I was a man looking for the woman I wanted to spend the rest of my life with. And she was standing right in front of me.
“We almost died. There was a gun. A gun. Pointed at me. At you. A gun,” she cried, her words incoherent as the police entered the supermarket, coming to our rescue almost too late.
I barely heard the sounds of everyone beginning to panic, crying and yelling, and the police officers trying to contain the situation.
“You’re safe. You’re alive,” I whispered, pressing a kiss to her forehead. I ran my hands over her hair before bringing them to her sweet face, cradling her damp cheeks in my hands. Using my thumbs, I brushed some of her tears away, but more only fell to replace the ones I swiped away.
“Because of you,” she whispered back, her voice shaky and trembling.
Before I could say a word, two police officers strode up to us, wanting our statements.
They wanted to question us in private, but I wasn’t allowing that to happen.
Tatum was a mess, her words almost incoherent through her tears and sobs.
I did my best to console her while I gave my statement and whatever characteristics I remembered from the robber who’d held Tatum at gunpoint.
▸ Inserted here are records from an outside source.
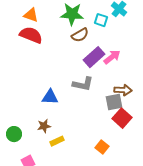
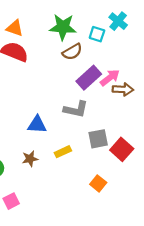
brown arrow: (123, 90) -> (123, 89), moved
gray square: (114, 102) -> (98, 139), moved
yellow rectangle: (57, 141) -> (63, 152), moved

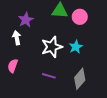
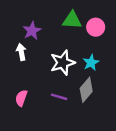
pink semicircle: (13, 66) -> (21, 98), moved
gray diamond: (80, 79) -> (86, 90), moved

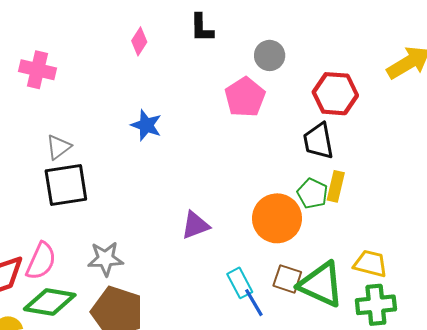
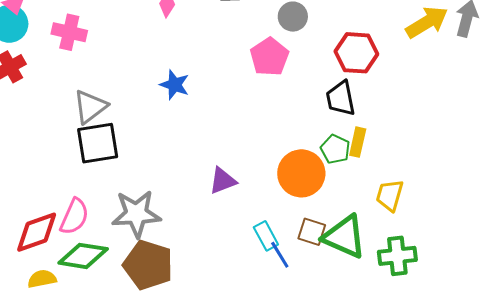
gray triangle: (59, 147) -> (90, 107), size x1.4
gray star: (105, 259) -> (136, 214), size x1.4
yellow trapezoid: (370, 264) -> (390, 195), moved, turned -88

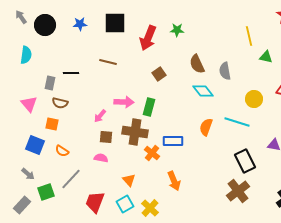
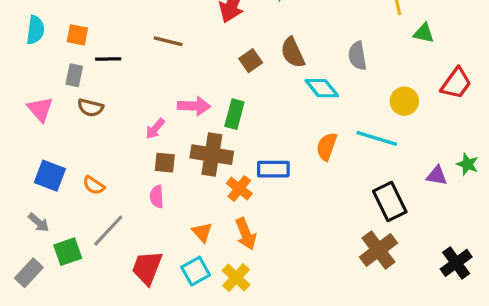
brown semicircle: (197, 64) -> (293, 53), moved
orange square: (52, 124) -> (77, 35), moved
pink semicircle: (101, 158) -> (157, 197), turned -104
orange arrow: (174, 181) -> (246, 234), moved

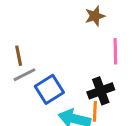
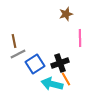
black cross: (101, 91) -> (60, 63), moved
orange line: (95, 111) -> (66, 79), turned -32

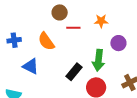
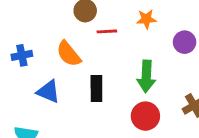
purple circle: (118, 43) -> (185, 42), moved
black rectangle: (74, 72) -> (96, 88), moved, turned -36

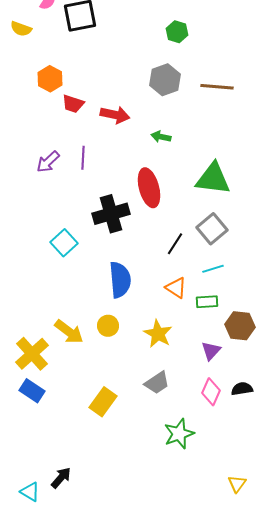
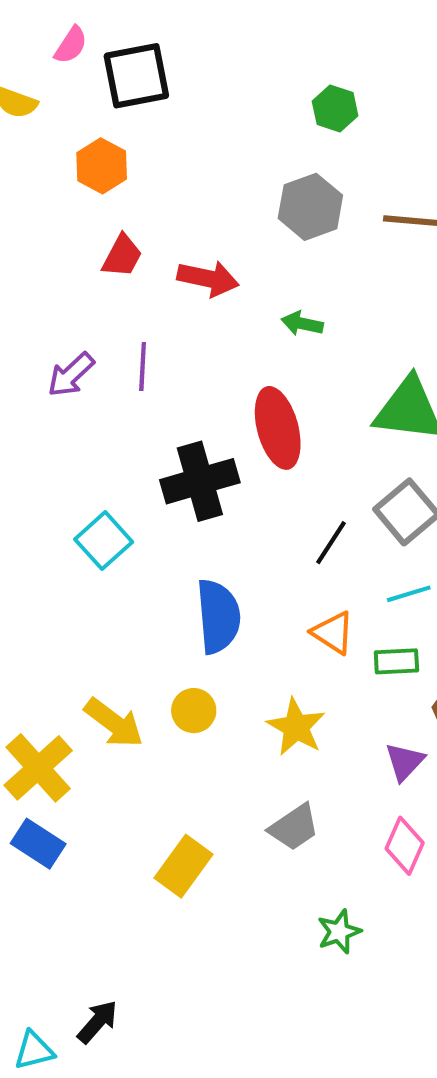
orange hexagon: (50, 79) -> (102, 166), moved
red trapezoid: (73, 104) -> (122, 256), turned -80
green star: (179, 434) -> (339, 932), size x0.7
cyan triangle: (30, 492) -> (34, 1050), turned -45

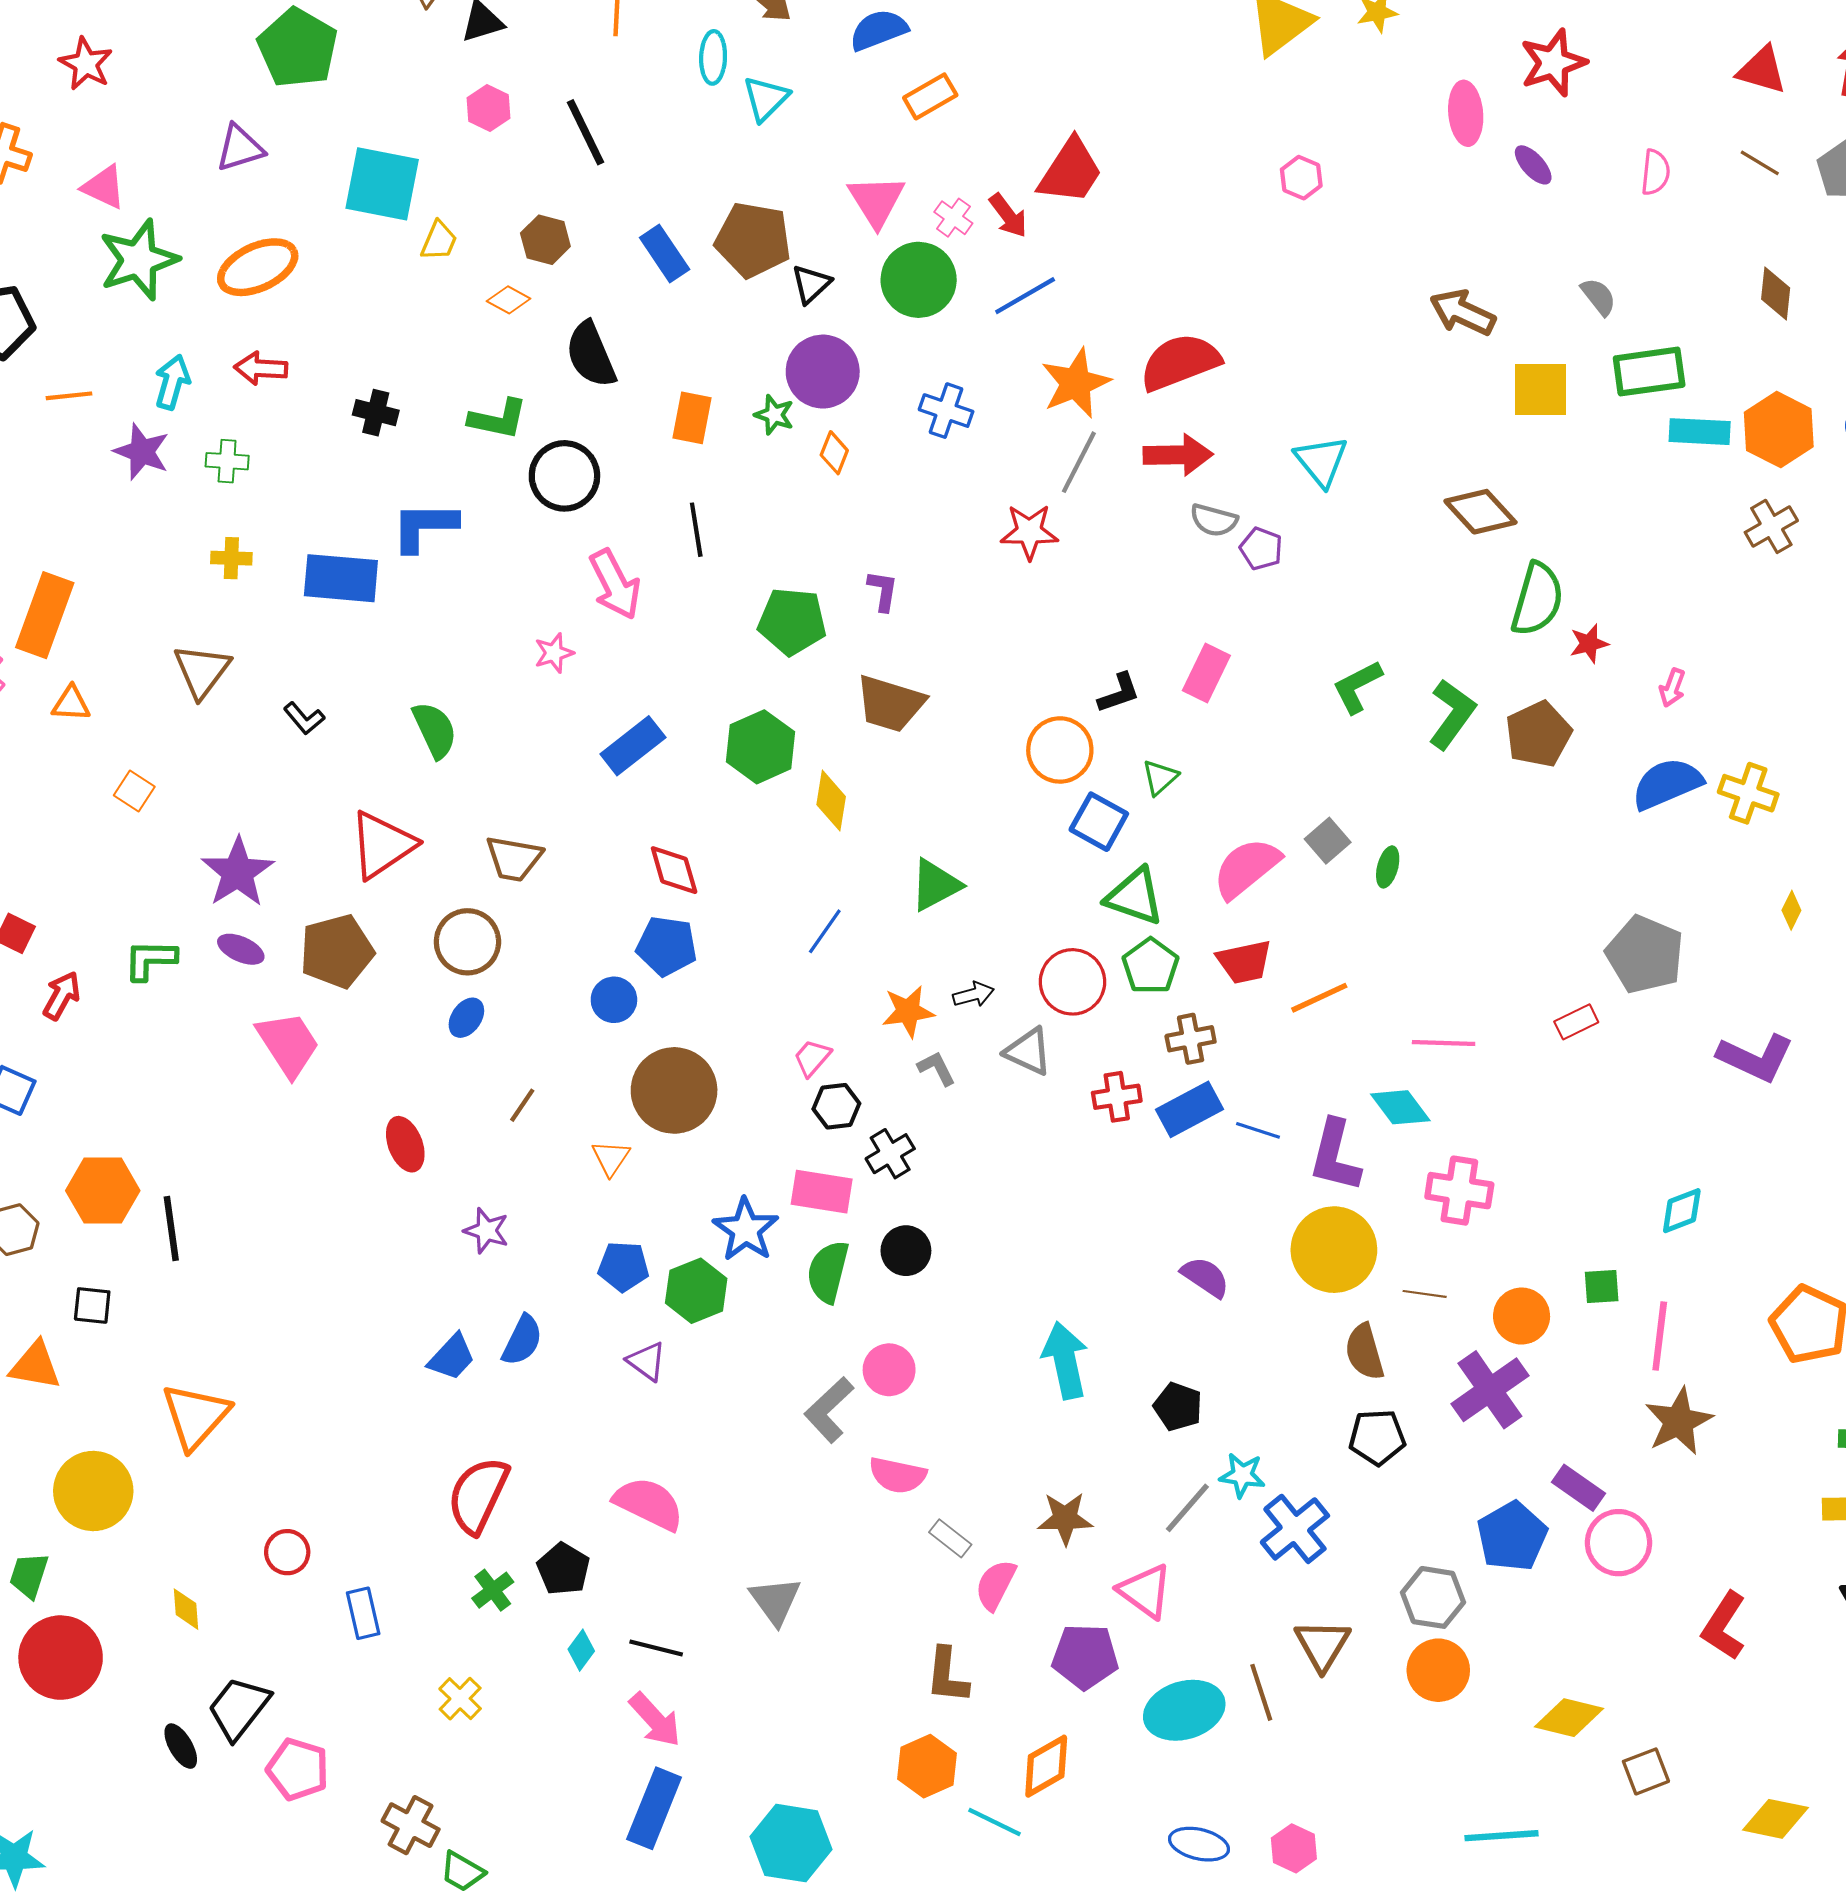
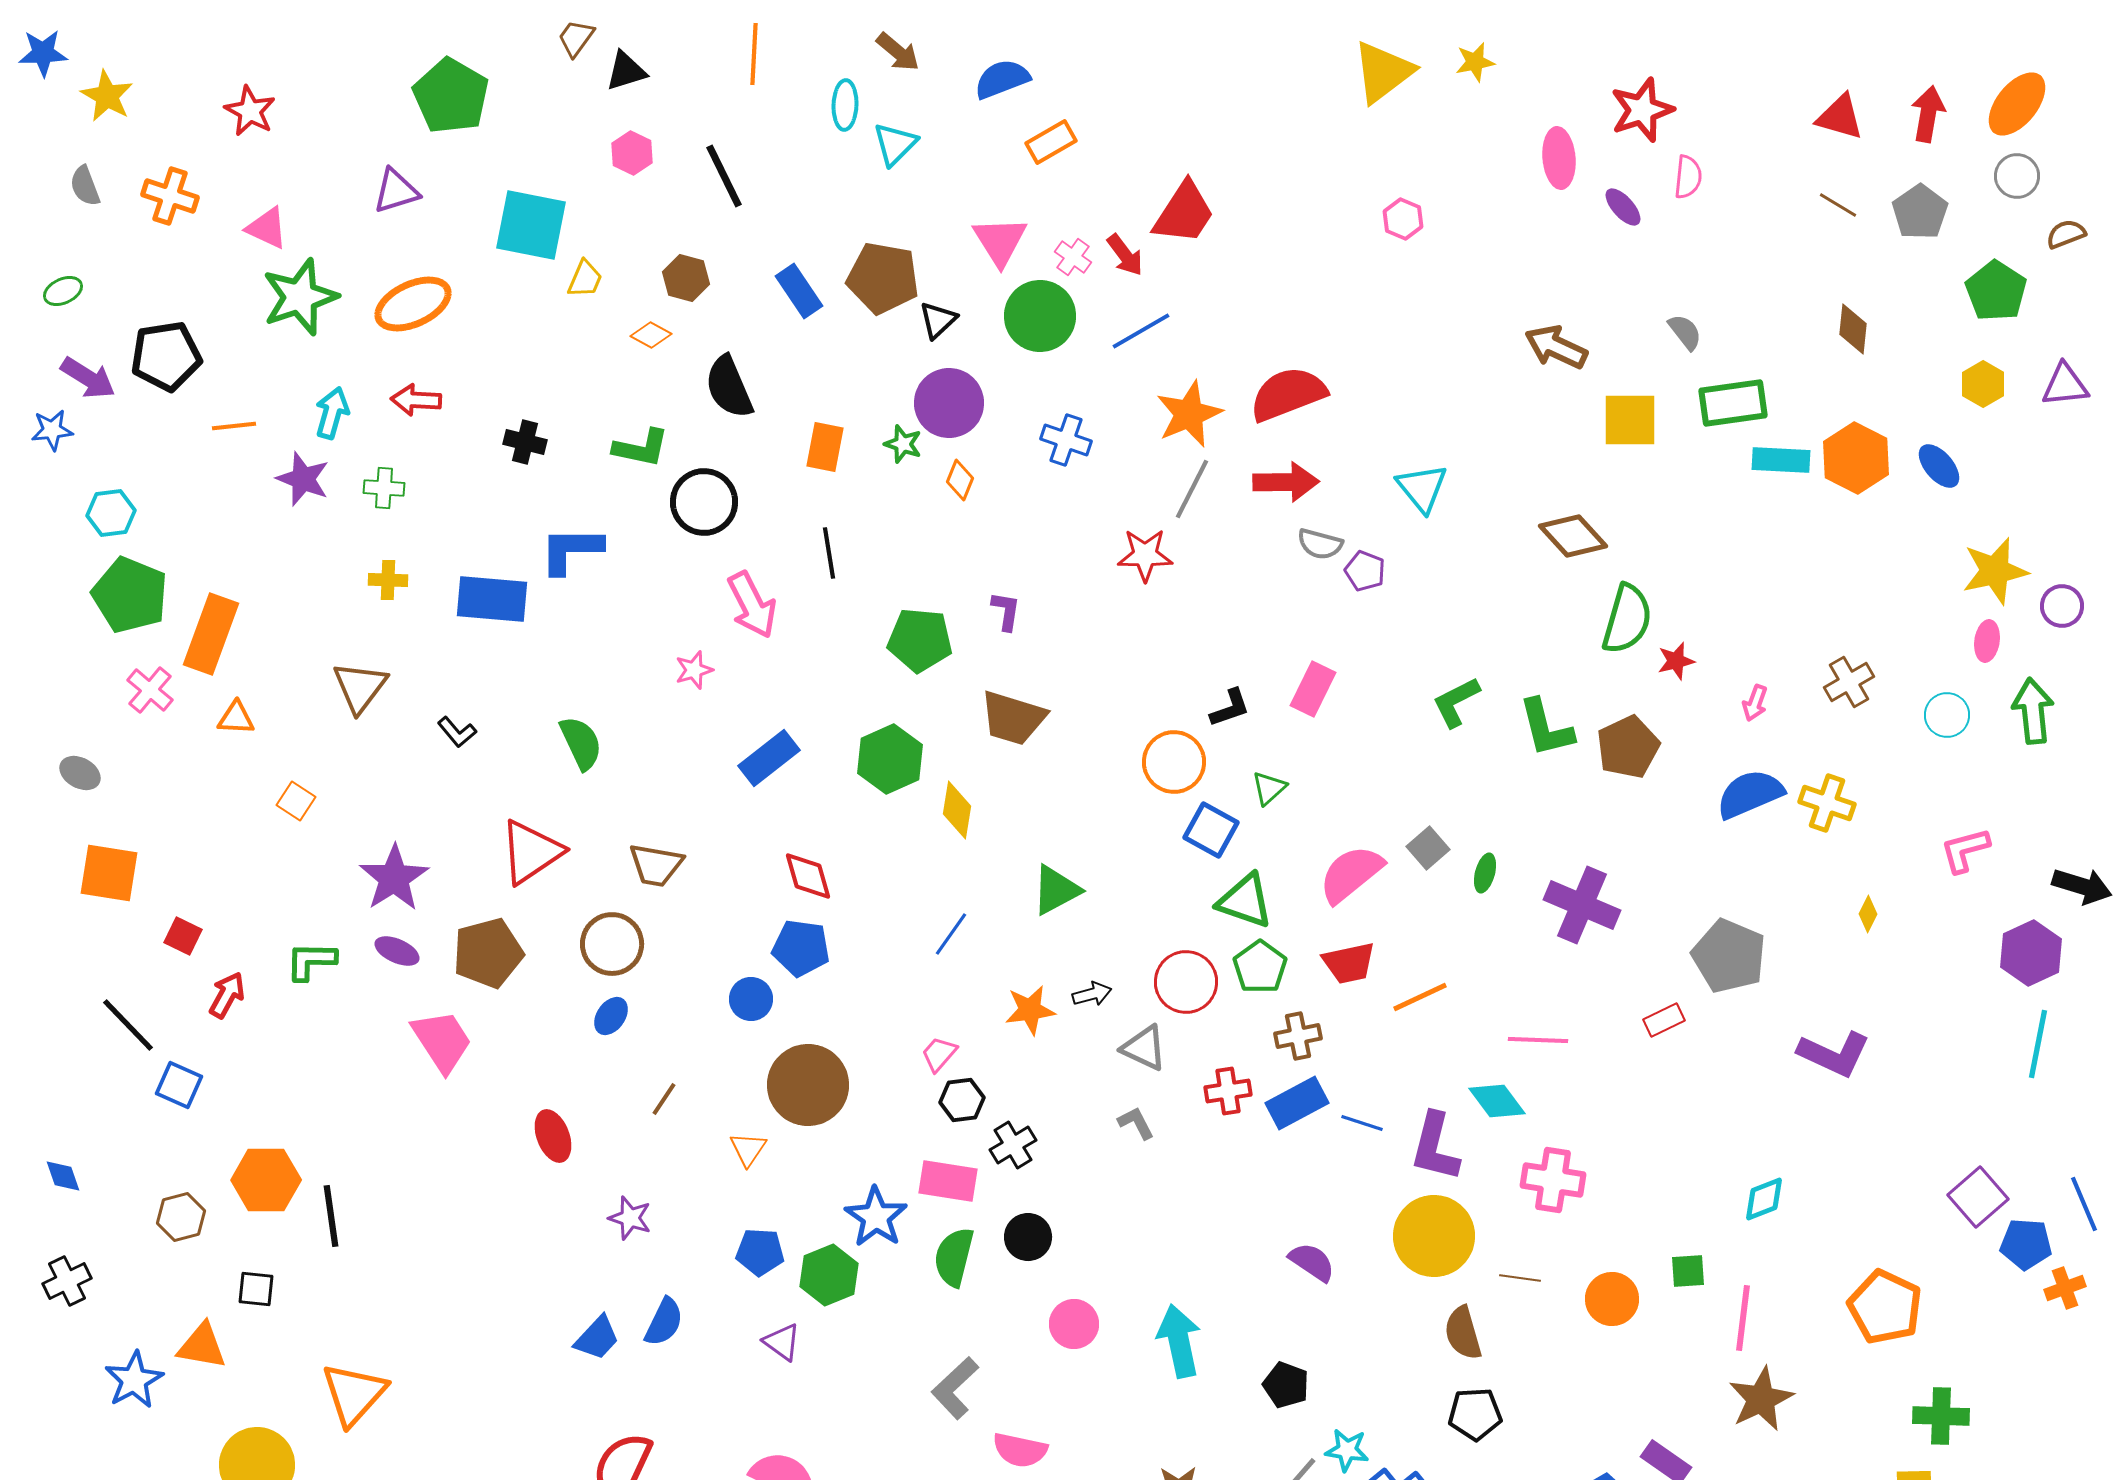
pink semicircle: (1655, 172) -> (1688, 177), moved
brown cross: (1771, 526) -> (1849, 682), moved
green L-shape: (1452, 714) -> (1546, 728), turned 130
gray L-shape: (937, 1068) -> (1136, 1123), moved
pink circle: (889, 1370) -> (1074, 1324), moved
purple cross: (1490, 1390) -> (1582, 905), moved, turned -32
“Tate,” I murmured as I led her to her sedan. She wasn’t in any state to drive. She was still shaking, and I could see exhaustion weighing down her shoulders. Tiredness lingered in her green eyes as she looked up.
“Thank you. Thank you, Griff.” She looked away before she finished speaking, focusing her green eyes on her car.
“What are you doing tonight?” I blurted before I could stop myself. But I didn’t regret my question.
For me, there was no more waiting around. I wanted her as mine. I was done wasting time. I just needed to convince her of how I truly felt. And fuck dinner with my parents. I’d almost just watched the girl from next door, the one I’d always been so madly in love with, die .
She snapped her head in my direction, and I smirked despite the situation we’d just left and the crazy, nightmarish night we’d just experienced together. A night that bonded us in a way we could never ignore.
“Me? Going home and thanking God that I am alive,” she said softly, not an ounce of teasing in her words. She truly meant what she said. My heart clenched in my chest for her and everything she’d gone through tonight.
“How about some pizza, and we thank Him together?”
She bit her lip and started to shake her head. A lump formed in my throat, and I roughly cleared it. I wasn’t letting her walk away tonight.
“My treat,” I coaxed, and she sighed before looking back at her sedan for a moment.
She was going to deny me. I was sure of it. I couldn’t expect this night and our trauma bond to suddenly make her want to be around me. So I was surprised when she quietly said, “Come to my place, and we can order something.”
My parents would just have to have dinner without me. Tatum was more important than a weekly dinner.